Kerala Bank Employees Publicly ‘Name And Shame’ Willful Defaulters Who Owe Above Rs 50 Lakh
February 10th, 2017
Source: The News Minute | Image Courtesy: Protest Against Willful Defaulters – CSB Employees & Retirees
The Employees of Catholic Syrian Bank based in Thrissur, Kerala have adopted a unique method of ‘name and shame’ to recover the money from the willful defaulters. With bad debts costing the bank up to Rs 480 crore, the bankers have decided to force borrowers to repay the loan.
“We have non-performing assets of Rs 480 crore for the past year. When we ask the borrowers to repay the amount, they state that they are out of funds and have no money to disburse. We checked their different accounts and found that a large number of transactions go through every day. They all are wilful defaulters. Therefore, we framed a committee and planned to organise a silent protest. We spoke to the defaulters in January and politely told them to submit the money back or else we will declare their names publicly. Few agreed and promised to pay but did not come back. We sorted out the list and wrote down the name of defaulters above Rs 50 lakh,” says one of the employees, Hari Krishnan, speaking to The Logical Indian.
More than 500 employees and retirees of the Bank have come forward for this campaign. They form a group of thirty to forty people and silently protest in front of the house of willful defaulters. They carry banners and placards.
Hari Krishnan says that it is completely an employee-driven movement and the management has no role.

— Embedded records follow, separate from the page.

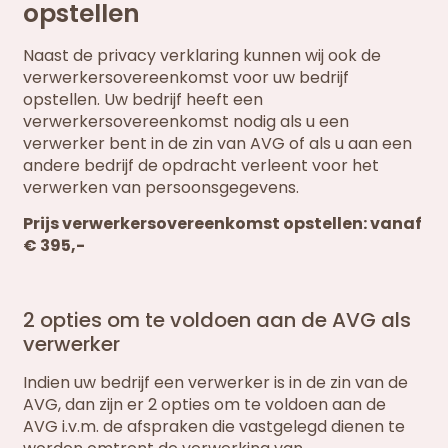
opstellen
Naast de privacy verklaring kunnen wij ook de
verwerkersovereenkomst voor uw bedrijf
opstellen. Uw bedrijf heeft een
verwerkersovereenkomst nodig als u een
verwerker bent in de zin van AVG of als u aan een
andere bedrijf de opdracht verleent voor het
verwerken van persoonsgegevens.
Prijs verwerkersovereenkomst opstellen: vanaf
€ 395,-
2 opties om te voldoen aan de AVG als
verwerker
Indien uw bedrijf een verwerker is in de zin van de
AVG, dan zijn er 2 opties om te voldoen aan de
AVG i.v.m. de afspraken die vastgelegd dienen te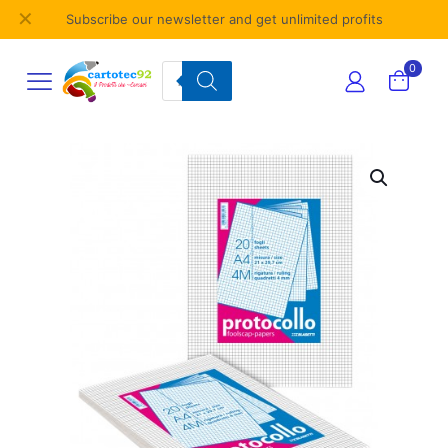
✕
Subscribe our newsletter and get unlimited profits
Products
0
search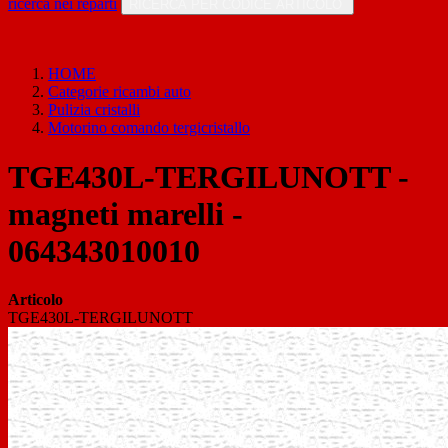
ricerca nei reparti
RICERCA PER CODICE ARTICOLO
HOME
Categorie ricambi auto
Pulizia cristalli
Motorino comando tergicristallo
TGE430L-TERGILUNOTT -
magneti marelli -
064343010010
Articolo
TGE430L-TERGILUNOTT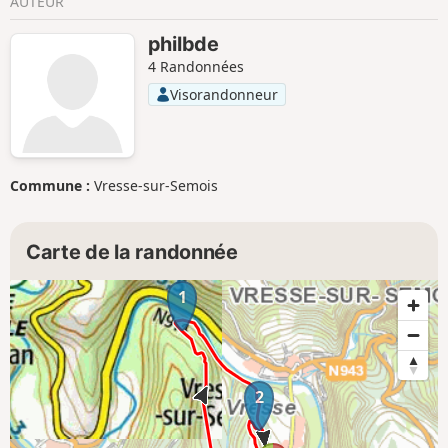
AUTEUR
philbde
4 Randonnées
Visorandonneur
Commune :
Vresse-sur-Semois
Carte de la randonnée
1
2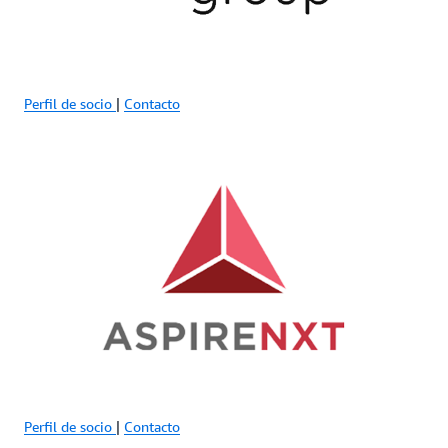
Perfil de socio
|
Contacto
Perfil de socio
|
Contacto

It is against people who have deliberately defaulted on the loans. We don’t shout but just request people to payback their loans so that we can get our salaries. They are leading a luxurious life at the expense of the bank.
The bankers also presented rose flowers and shamed them into paying the loan. The strategy to collect bank money is successful to an extent, and they have received some of the money back. They will continue till they get half the money back and the balance sheet looks stable.
This silent protest is done every week on Thursdays for half an hour and in a way that it does not affect the normal functioning of the bank.
Last year in July, Punjab National Bank in Telangana Circle did something similar to recover money from bad debtors. They called this march “Gandhigiri”, and as a part of this campaign, the team would visit the major Non-Performing Assets borrowers and offered flower bouquets to them.